Summer Schedule: June 15th-June 30th: IV Summit July 3-August 5th: Taiwan August 5th - August 11th: Head to Hawaii from Taiwan August 11th: BACK HOME FINALLY
The only downside to this summer is that it looks like I won't have time to make a trip back to St. Louis, because by the time I get back in mid August, most of my friends will probably be leaving for school, sad. But no worries I am always thinking about all you guys back home! and yes St. Louis is still HOME :). Trust me for those here in Washington, they know how much STL pride I show, people in Washington definitely know where the 636 is!
| | |
| *Sigh* It's spring break, and as much excitement as I had in me.. its slowly has gone away due to the revealing of my grades this quarter. I'm trying not to let it get to me, and trying to remind myself that I have plenty of quarters left to redeem myself. But its hard. I start to doubt my capabilities and wondering if I'll EVER be good enough. I'm so disappointed in myself, because I know I can do so much better. Its unhealthy to think that way I know and but its so hard to think positive. I try to think back what I've learned this quarter throughout bible study, large group, and the retreat. God loves me no matter what. No matter the grades I get, the job I have, how I look, or how much money I have. To him those things don't matter. I'd like to think that when bad things happen or I get let down, it should only push me harder for next quarter and the quarters to come. I want to believe that everything happens for a reason and that despite these one set of bad grades this quarter, I can still get into grad school/med school and I can still do better. I'm trying to remind myself its not the end of the world, cause really its not. I just needed to vent and lay it all out there I guess.
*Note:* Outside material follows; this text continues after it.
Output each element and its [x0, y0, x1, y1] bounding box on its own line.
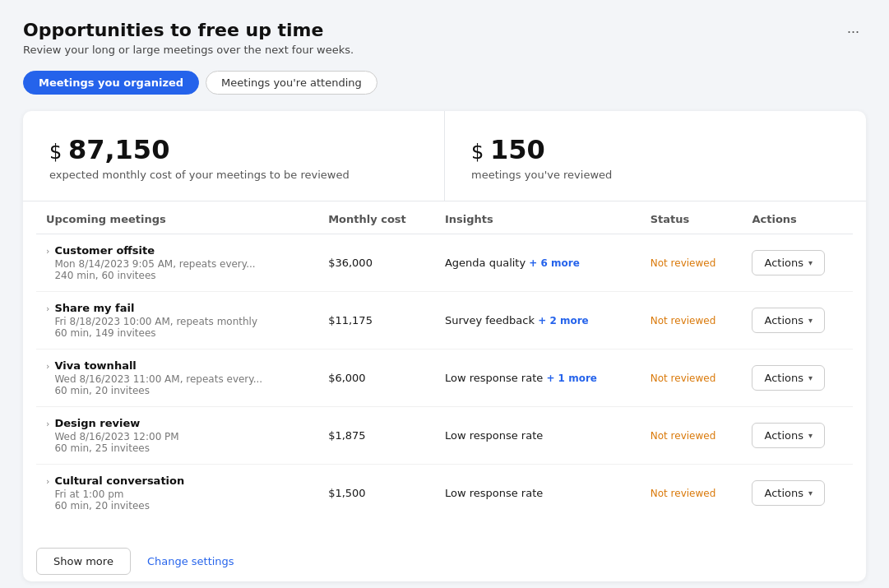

a quote a good friend of mine told me, "Success is never final, and failure is never fatal"
| | |
| certain people make me happy and they also bring a smile to my face and bring butterflies to my stomach 
anyway today was amazing.. aside from the fact that I did not get any of the work done that I needed to do until today it was still good. Today the weather was absolutely amazing! the sun was out and it was perfect shorts and sweatshirt weather! I wanted to bad to run around outside and kick a ball or just lay out on the lawn.. but sadly I had to stay in and do hw! :( BUT while I had to wait for my mom to get out of choir practice I was able to take a walk around green lake which was amazing today so nice out to be walking near the water and drinking a yummy smoothie! Today really reminded me of the amazing weather seattle has to offer and what spring and summer will bring!! can't wait! to be in flip flops and all that goodness! hmm but yeah actually finally got some work done today so yeah thats good.. oy this whole not being in school mode is going to kick my butt sooner or later! I better get to working!